More than two years have passed since Urban Meyer left for Florida and a national championship. In that time, the University of Utah football program has achieved success while reloading.

The Utes have won a pair of bowl games under head coach Kyle Whittingham — extending their postseason streak to six consecutive victories.

Back-to-back winning seasons include an 8-5 mark in 2006, a one-win improvement from the previous campaign.

"I think there's some positives to take from the season, without a doubt. Are we satisfied and content with an 8-5 season? No. That's hardly the case. But we felt we finished strong," said Whittingham, who noted that the Utes did win four of their last five games. "It was a positive way to end this season and a very positive segue into next season."

Utah could have easily gone 5-for-5 at the end, Whittingham added, but failed to make plays when they needed to be made in a 33-31 loss to BYU.

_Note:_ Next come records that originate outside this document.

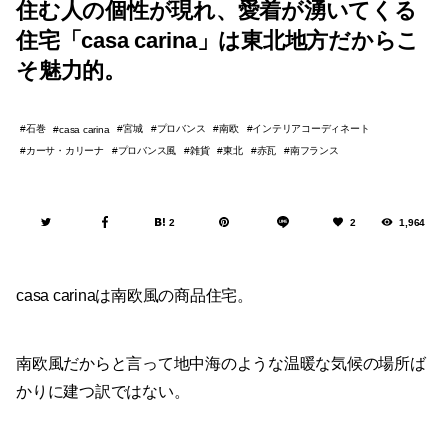
住む人の個性が現れ、愛着が湧いてくる
住宅「casa carina」は東北地方だからこ
そ魅力的。
石巻
宮城
プロバンス
南欧
インテリアコーディネート
casa carina
カーサ・カリーナ
プロバンス風
雑貨
東北
赤瓦
南フランス
2
2
1,964
casa carinaは南欧風の商品住宅。
南欧風だからと言って地中海のような温暖な気候の場所ば
かりに建つ訳ではない。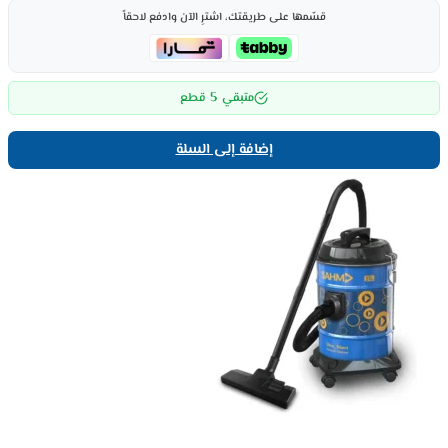
قسّمها على طريقتك، اشترِ الآن وادفع لاحقاً
5
متبقي
قطع
إضافة إلى السلة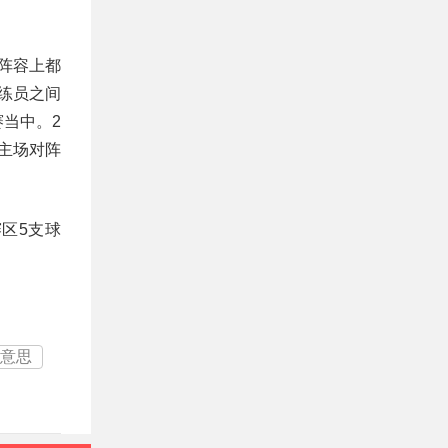
阵容上都
练员之间
当中。2
人主场对阵
区5支球
么意思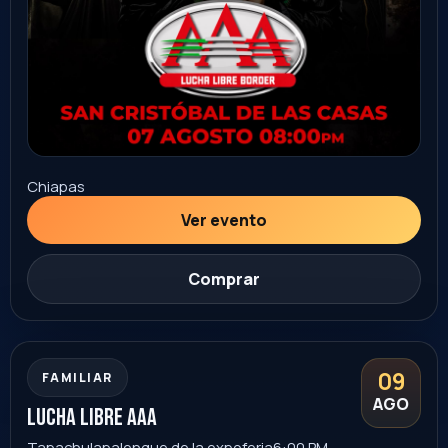
Sonora
Ver evento
Comprar
20
STAND UP
+18
AGO
Tio Rober Stand Up
Los Mochis
rock city
9:00 PM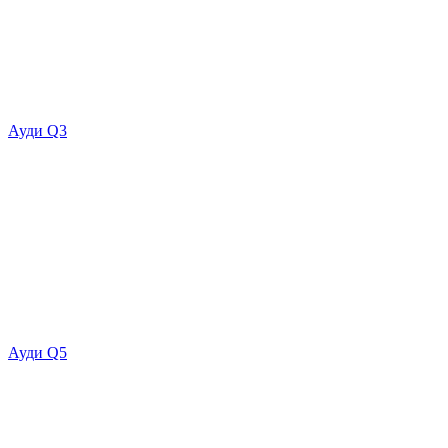
Ауди Q3
Ауди Q5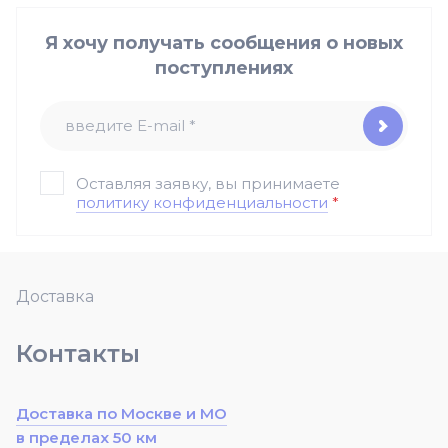
Я хочу получать сообщения о новых
поступлениях
Оставляя заявку, вы принимаете
политику конфиденциальности
*
Доставка
Контакты
Доставка по Москве и МО
в пределах 50 км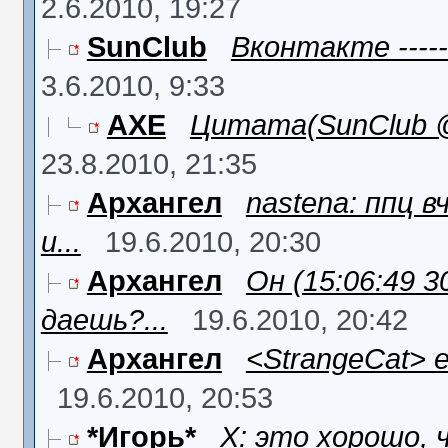
2.6.2010, 19:27
SunClub
Вконтакте ------
3.6.2010, 9:33
AXE
Цитата(SunClub @ 
23.8.2010, 21:35
Архангел
nastena: ппц в
и...
19.6.2010, 20:30
Архангел
Он (15:06:49 3
даешь?...
19.6.2010, 20:42
Архангел
<StrangeCat> 
19.6.2010, 20:53
*Игорь*
X: это хорошо, 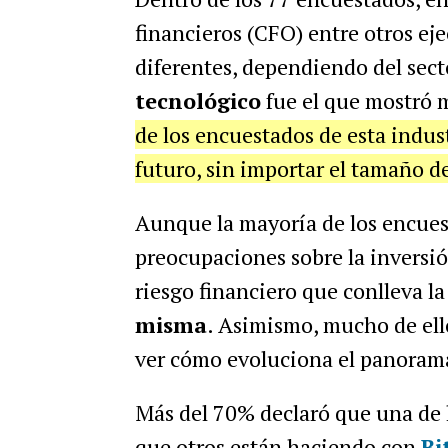
financieros (CFO) entre otros e
diferentes, dependiendo del secto
tecnológico
fue el que mostró 
de los encuestados de esta indus
futuro, sin importar el tamaño d
Aunque la mayoría de los encues
preocupaciones sobre la inversió
riesgo financiero que conlleva l
misma
. Asimismo, mucho de ell
ver cómo evoluciona el panoram
Más del 70% declaró que una de l
que otros están haciendo con
Bi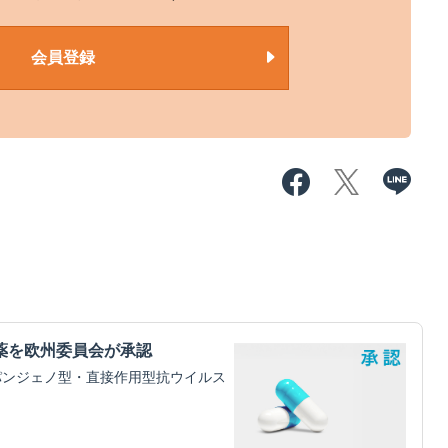
会員登録
薬を欧州委員会が承認
パンジェノ型・直接作用型抗ウイルス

The setback came on the final play of the game, well after time expired, when BYU quarterback John Beck threw a touchdown pass to a wide-open Johnny Harline.

Though disappointing, it wasn't the most difficult situation Utah faced last season. Nor was the 31-10 season-opening loss at UCLA, or the 36-3 drilling by nationally ranked Boise State at Rice-Eccles Stadium.

The Utes' greatest difficulty was a five-day stretch in October, when they dropped Mountain West Conference road games at Wyoming (31-15) and New Mexico (34-31).

At 4-4 overall and 2-2 in league play, it left them at a crossroads of sorts.

Fortunately for the Utes, they took the right path — responding with consecutive wins over UNLV (45-23), Colorado State (35-22) and Air Force (17-14) to become bowl eligible.

After coming up short against BYU the next week, Utah defeated Tulsa, 25-13, in the Armed Forces Bowl in Fort Worth, Texas.

"The high point was probably winning the bowl game," Whittingham said. "And the way the coaches and players rallied up after we had that tough loss against New Mexico and won four of our last five games. That was a big positive, the way we overcame adversity after those back-to-back losses at midseason."

The bounce back allowed the Utes to post a fourth consecutive winning season.

Leading the charge was senior cornerback Eric Weddle. The consensus All-American contributed mightily in all three phases of the game — offense, defense and special teams.

"We're going to miss him dearly," Whittingham said. "He's been the best player in this league for probably three years in a row in my opinion. He did so much for us."

Weddle intercepted seven passes in 2006 and was named MWC defensive player of the year for a second time. He was part of a defensive unit that Whittingham said did a nice job.

"I thought they played hard," he explained. "The one area, our pass coverage, was not as good as it has been in year's past. If there was an area of deficiency on defense it would probably be our pass coverage. Our pass efficiency rating (sixth in MWC) was nowhere near what we are used to it being."

The Utes did, however, rack up 17 interceptions and break up 37 other passes. Junior safety Steve Tate led the team with 102 tackles. Middle linebacker Joe Jiannoni was second with 92.

Defensive tackle Kelly Talavou joined Weddle on the all-conference first team. Jiannoni and defensive tackle Paul Soliai were second-teamers, while defensive end Martail Burnett, safety Casey Evans and Tate were named honorable mention.

Utah's offense didn't fare quite as well. Offensive lineman Tavo Tupola and wide receiver Brent Casteel were named to the first and second teams, respectively. Offensive linemen Jason Boone and Robert Conley joined wide receiver Derrek Richards as honorable mentions.

Statistically, the Utes didn't match what they accomplished offensively in 2005, when quarterback Brian Johnson ranked among the nation's leaders in total offense. Senior starter Brett Ratliff had an up-and-down season.

"We struggled in two or three games, and that really hurts your numbers," Whittingham said. "If you're going to have two or three games where you just play very poorly, then your numbers at the end of the season aren't going to be as good."

Utah's special teams had a good campaign. Sophomore kicker/punter Louie Sakoda was the MWC's co-special teams player of the year, and kick returner Brice McCain earned honorable-mention recognition.

"Lucky Louie Sakoda. We leaned on him heavily in the bowl game. He kept us in that game all the way up until we were able to find the end zone in the second half," Whittingham said. "We feel that we're in very good shape special teams-wise as far as the specialists are concerned."

The Utes are building depth as they enter Whittingham's third season at the helm.

"I think we've had two quality recruiting classes. I think our overall level, as far as athleticism, is continuing to get better and better," said defensive coordinator Gary Andersen, who anticipates another good recruiting class. "The program is continuing to go to bowl games and to win bowl games. The goal forever is to win a conference championship, and that's going to be the goal this year. I think we're definitely moving in the right direction."